> **What you will do**: Whenever a line below holds the word "μπορούν", copy that line.

Stored data entries:
————————
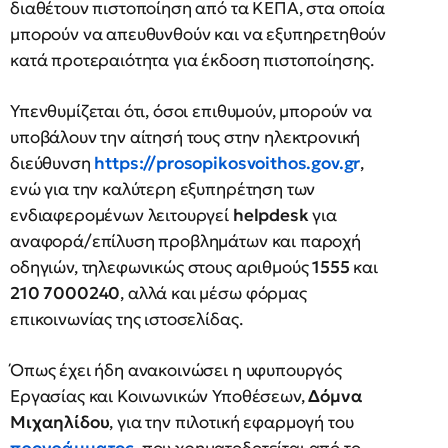
διαθέτουν πιστοποίηση από τα ΚΕΠΑ, στα οποία
μπορούν να απευθυνθούν και να εξυπηρετηθούν
κατά προτεραιότητα για έκδοση πιστοποίησης.
Υπενθυμίζεται ότι, όσοι επιθυμούν, μπορούν να
υποβάλουν την αίτησή τους στην ηλεκτρονική
διεύθυνση
https://prosopikosvoithos.gov.gr
,
ενώ για την καλύτερη εξυπηρέτηση των
ενδιαφερομένων λειτουργεί
helpdesk
για
αναφορά/επίλυση προβλημάτων και παροχή
οδηγιών, τηλεφωνικώς στους αριθμούς
1555
και
210 7000240
, αλλά και μέσω φόρμας
επικοινωνίας της ιστοσελίδας.
Όπως έχει ήδη ανακοινώσει η υφυπουργός
Εργασίας και Κοινωνικών Υποθέσεων,
Δόμνα
Μιχαηλίδου
, για την πιλοτική εφαρμογή του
————————
> **Solution to the problem**:
μπορούν να απευθυνθούν και να εξυπηρετηθούν
Υπενθυμίζεται ότι, όσοι επιθυμούν, μπορούν να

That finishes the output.